= National Gay Prisoners Coalition =

The National Gay Prisoners Coalition was founded in the early 1970s by Charles C. Wheeler, an inmate at Washington State Penitentiary in Walla Walla, Washington during this time. Wheeler formed the coalition after realizing that, unlike other minority groups, LGBT+ people did not have a major organization in U.S. prisons to protect their interests and safety within the prison walls. Thus, Wheeler decided to form what he believed was the first LGBT+ prisoner rights organizations in Washington.

Wheeler himself experienced discrimination based on his transgender status, and he was inspired to protect the safety of other LGBT+ inmates who faced discriminatory practices and violence at the hands of prison administration. Of the violent and discriminatory treatment that Wheeler hoped to resist, LGBT+ inmates faced situations like solitary confinement, loss of privileges, and extended sentences solely due to the status of their gender or sexuality.
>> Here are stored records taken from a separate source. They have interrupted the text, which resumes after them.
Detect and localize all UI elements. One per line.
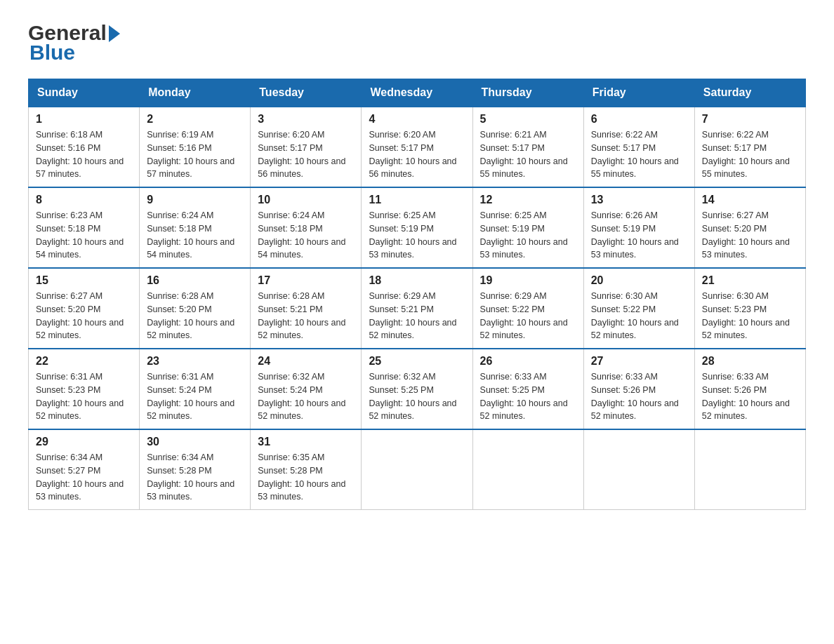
day-number: 1 bbox=[36, 113, 132, 126]
calendar-cell: 10 Sunrise: 6:24 AMSunset: 5:18 PMDaylig… bbox=[251, 187, 362, 268]
calendar-cell: 8 Sunrise: 6:23 AMSunset: 5:18 PMDayligh… bbox=[29, 187, 140, 268]
day-number: 4 bbox=[369, 113, 465, 126]
calendar-week-5: 29 Sunrise: 6:34 AMSunset: 5:27 PMDaylig… bbox=[29, 429, 806, 510]
day-info: Sunrise: 6:27 AMSunset: 5:20 PMDaylight:… bbox=[36, 290, 132, 342]
header-friday: Friday bbox=[583, 79, 694, 107]
calendar-cell: 20 Sunrise: 6:30 AMSunset: 5:22 PMDaylig… bbox=[583, 268, 694, 349]
calendar-header-row: SundayMondayTuesdayWednesdayThursdayFrid… bbox=[29, 79, 806, 107]
day-info: Sunrise: 6:28 AMSunset: 5:21 PMDaylight:… bbox=[258, 290, 354, 342]
calendar-cell: 24 Sunrise: 6:32 AMSunset: 5:24 PMDaylig… bbox=[251, 349, 362, 429]
calendar-cell: 21 Sunrise: 6:30 AMSunset: 5:23 PMDaylig… bbox=[694, 268, 805, 349]
day-info: Sunrise: 6:18 AMSunset: 5:16 PMDaylight:… bbox=[36, 128, 132, 181]
day-number: 10 bbox=[258, 194, 354, 206]
day-number: 20 bbox=[591, 274, 687, 287]
day-number: 31 bbox=[258, 436, 354, 448]
calendar-week-1: 1 Sunrise: 6:18 AMSunset: 5:16 PMDayligh… bbox=[29, 107, 806, 187]
day-number: 2 bbox=[147, 113, 243, 126]
calendar-cell: 19 Sunrise: 6:29 AMSunset: 5:22 PMDaylig… bbox=[472, 268, 583, 349]
day-info: Sunrise: 6:33 AMSunset: 5:26 PMDaylight:… bbox=[591, 370, 687, 423]
day-number: 18 bbox=[369, 274, 465, 287]
day-info: Sunrise: 6:25 AMSunset: 5:19 PMDaylight:… bbox=[480, 209, 576, 262]
day-number: 7 bbox=[702, 113, 798, 126]
day-info: Sunrise: 6:26 AMSunset: 5:19 PMDaylight:… bbox=[591, 209, 687, 262]
header-wednesday: Wednesday bbox=[362, 79, 472, 107]
day-info: Sunrise: 6:29 AMSunset: 5:22 PMDaylight:… bbox=[480, 290, 576, 342]
header-monday: Monday bbox=[140, 79, 251, 107]
day-number: 23 bbox=[147, 355, 243, 368]
day-number: 22 bbox=[36, 355, 132, 368]
calendar-cell: 1 Sunrise: 6:18 AMSunset: 5:16 PMDayligh… bbox=[29, 107, 140, 187]
day-number: 16 bbox=[147, 274, 243, 287]
day-number: 9 bbox=[147, 194, 243, 206]
calendar-cell: 13 Sunrise: 6:26 AMSunset: 5:19 PMDaylig… bbox=[583, 187, 694, 268]
day-info: Sunrise: 6:22 AMSunset: 5:17 PMDaylight:… bbox=[702, 128, 798, 181]
day-number: 5 bbox=[480, 113, 576, 126]
calendar-cell: 17 Sunrise: 6:28 AMSunset: 5:21 PMDaylig… bbox=[251, 268, 362, 349]
calendar-cell: 23 Sunrise: 6:31 AMSunset: 5:24 PMDaylig… bbox=[140, 349, 251, 429]
day-info: Sunrise: 6:33 AMSunset: 5:25 PMDaylight:… bbox=[480, 370, 576, 423]
day-number: 24 bbox=[258, 355, 354, 368]
calendar-cell: 30 Sunrise: 6:34 AMSunset: 5:28 PMDaylig… bbox=[140, 429, 251, 510]
calendar-cell: 25 Sunrise: 6:32 AMSunset: 5:25 PMDaylig… bbox=[362, 349, 472, 429]
day-info: Sunrise: 6:32 AMSunset: 5:24 PMDaylight:… bbox=[258, 370, 354, 423]
day-info: Sunrise: 6:20 AMSunset: 5:17 PMDaylight:… bbox=[369, 128, 465, 181]
day-info: Sunrise: 6:29 AMSunset: 5:21 PMDaylight:… bbox=[369, 290, 465, 342]
calendar-cell: 18 Sunrise: 6:29 AMSunset: 5:21 PMDaylig… bbox=[362, 268, 472, 349]
calendar-cell: 27 Sunrise: 6:33 AMSunset: 5:26 PMDaylig… bbox=[583, 349, 694, 429]
calendar-cell: 4 Sunrise: 6:20 AMSunset: 5:17 PMDayligh… bbox=[362, 107, 472, 187]
day-info: Sunrise: 6:19 AMSunset: 5:16 PMDaylight:… bbox=[147, 128, 243, 181]
day-number: 3 bbox=[258, 113, 354, 126]
calendar-cell: 28 Sunrise: 6:33 AMSunset: 5:26 PMDaylig… bbox=[694, 349, 805, 429]
header-thursday: Thursday bbox=[472, 79, 583, 107]
day-number: 25 bbox=[369, 355, 465, 368]
day-info: Sunrise: 6:33 AMSunset: 5:26 PMDaylight:… bbox=[702, 370, 798, 423]
day-info: Sunrise: 6:30 AMSunset: 5:22 PMDaylight:… bbox=[591, 290, 687, 342]
day-info: Sunrise: 6:25 AMSunset: 5:19 PMDaylight:… bbox=[369, 209, 465, 262]
calendar-cell: 7 Sunrise: 6:22 AMSunset: 5:17 PMDayligh… bbox=[694, 107, 805, 187]
logo-triangle-icon bbox=[109, 25, 120, 42]
day-info: Sunrise: 6:32 AMSunset: 5:25 PMDaylight:… bbox=[369, 370, 465, 423]
calendar-cell: 12 Sunrise: 6:25 AMSunset: 5:19 PMDaylig… bbox=[472, 187, 583, 268]
day-info: Sunrise: 6:20 AMSunset: 5:17 PMDaylight:… bbox=[258, 128, 354, 181]
calendar-cell: 3 Sunrise: 6:20 AMSunset: 5:17 PMDayligh… bbox=[251, 107, 362, 187]
day-number: 21 bbox=[702, 274, 798, 287]
calendar-cell: 31 Sunrise: 6:35 AMSunset: 5:28 PMDaylig… bbox=[251, 429, 362, 510]
day-info: Sunrise: 6:31 AMSunset: 5:24 PMDaylight:… bbox=[147, 370, 243, 423]
day-info: Sunrise: 6:34 AMSunset: 5:28 PMDaylight:… bbox=[147, 451, 243, 504]
day-number: 28 bbox=[702, 355, 798, 368]
calendar-week-2: 8 Sunrise: 6:23 AMSunset: 5:18 PMDayligh… bbox=[29, 187, 806, 268]
header-tuesday: Tuesday bbox=[251, 79, 362, 107]
calendar-cell: 6 Sunrise: 6:22 AMSunset: 5:17 PMDayligh… bbox=[583, 107, 694, 187]
calendar-table: SundayMondayTuesdayWednesdayThursdayFrid… bbox=[28, 79, 806, 510]
day-number: 12 bbox=[480, 194, 576, 206]
calendar-cell bbox=[583, 429, 694, 510]
header-sunday: Sunday bbox=[29, 79, 140, 107]
day-number: 14 bbox=[702, 194, 798, 206]
day-number: 19 bbox=[480, 274, 576, 287]
calendar-cell: 16 Sunrise: 6:28 AMSunset: 5:20 PMDaylig… bbox=[140, 268, 251, 349]
calendar-cell: 9 Sunrise: 6:24 AMSunset: 5:18 PMDayligh… bbox=[140, 187, 251, 268]
calendar-week-4: 22 Sunrise: 6:31 AMSunset: 5:23 PMDaylig… bbox=[29, 349, 806, 429]
day-info: Sunrise: 6:27 AMSunset: 5:20 PMDaylight:… bbox=[702, 209, 798, 262]
logo: General Blue bbox=[28, 21, 122, 65]
calendar-cell: 15 Sunrise: 6:27 AMSunset: 5:20 PMDaylig… bbox=[29, 268, 140, 349]
day-info: Sunrise: 6:22 AMSunset: 5:17 PMDaylight:… bbox=[591, 128, 687, 181]
day-number: 11 bbox=[369, 194, 465, 206]
day-info: Sunrise: 6:35 AMSunset: 5:28 PMDaylight:… bbox=[258, 451, 354, 504]
day-number: 13 bbox=[591, 194, 687, 206]
page-header: General Blue bbox=[28, 21, 806, 65]
day-number: 6 bbox=[591, 113, 687, 126]
day-info: Sunrise: 6:24 AMSunset: 5:18 PMDaylight:… bbox=[147, 209, 243, 262]
calendar-cell bbox=[362, 429, 472, 510]
calendar-cell: 29 Sunrise: 6:34 AMSunset: 5:27 PMDaylig… bbox=[29, 429, 140, 510]
day-info: Sunrise: 6:21 AMSunset: 5:17 PMDaylight:… bbox=[480, 128, 576, 181]
day-info: Sunrise: 6:28 AMSunset: 5:20 PMDaylight:… bbox=[147, 290, 243, 342]
calendar-cell: 22 Sunrise: 6:31 AMSunset: 5:23 PMDaylig… bbox=[29, 349, 140, 429]
day-number: 15 bbox=[36, 274, 132, 287]
calendar-week-3: 15 Sunrise: 6:27 AMSunset: 5:20 PMDaylig… bbox=[29, 268, 806, 349]
calendar-cell: 14 Sunrise: 6:27 AMSunset: 5:20 PMDaylig… bbox=[694, 187, 805, 268]
calendar-cell: 5 Sunrise: 6:21 AMSunset: 5:17 PMDayligh… bbox=[472, 107, 583, 187]
calendar-cell: 2 Sunrise: 6:19 AMSunset: 5:16 PMDayligh… bbox=[140, 107, 251, 187]
day-number: 27 bbox=[591, 355, 687, 368]
calendar-cell: 11 Sunrise: 6:25 AMSunset: 5:19 PMDaylig… bbox=[362, 187, 472, 268]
During the 1970s, the N.G.P.C. inspired other incarcerated people in the U.S. to create their own LGBT+ organizations. For example, in the Southern Ohio Correction Facility at Lucasville, Ohio, a Free Discussion Group was founded to nurture greater understanding and unity between the facility's LGBT+ community as well as other residents of the facility. Further, two gay inmates, John Gibbs and Ernest Valenzuela, attempted to create a chapter of the N.G.P.C. at the Federal Penitentiary in Leavenworth, Kansas. These two men faced great resistance and violence from prison officials for their attempt to form the chapter, including being forced into solitary confinement and being denied food for as long as 9 days.